PROBLEM TO SOLVE = Copy out the data below as written; omit any images.

Dataset records
+ + + +

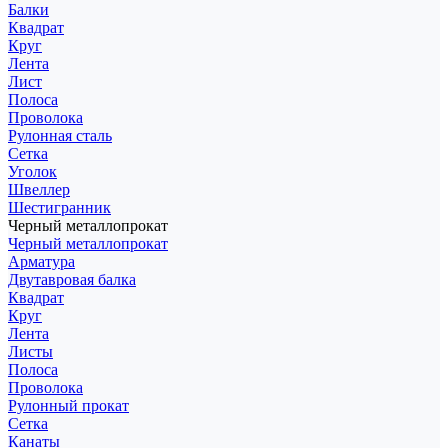
Балки
Квадрат
Круг
Лента
Лист
Полоса
Проволока
Рулонная сталь
Сетка
Уголок
Швеллер
Шестигранник
Черный металлопрокат
Черный металлопрокат
Арматура
Двутавровая балка
Квадрат
Круг
Лента
Листы
Полоса
Проволока
Рулонный прокат
Сетка
Канаты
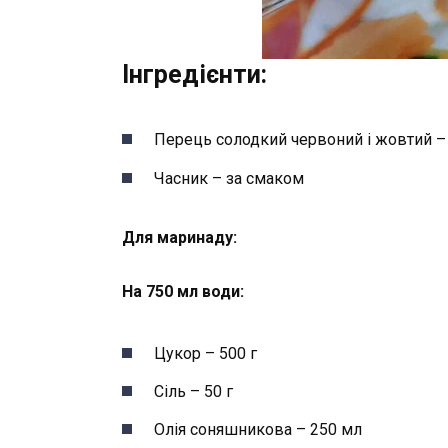
Інгредієнти:
Перець солодкий червоний і жовтий – 
Часник – за смаком
Для маринаду:
На 750 мл води:
Цукор – 500 г
Сіль – 50 г
Олія соняшникова – 250 мл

+ + + +

SOLUTION FOR THIS EXERCISE =
Балки
Квадрат
Круг
Лента
Лист
Полоса
Проволока
Рулонная сталь
Сетка
Уголок
Швеллер
Шестигранник
Черный металлопрокат
Черный металлопрокат
Арматура
Двутавровая балка
Квадрат
Круг
Лента
Листы
Полоса
Проволока
Рулонный прокат
Сетка
Канаты
Інгредієнти:
Перець солодкий червоний і жовтий – 
Часник – за смаком
Для маринаду:
На 750 мл води:
Цукор – 500 г
Сіль – 50 г
Олія соняшникова – 250 мл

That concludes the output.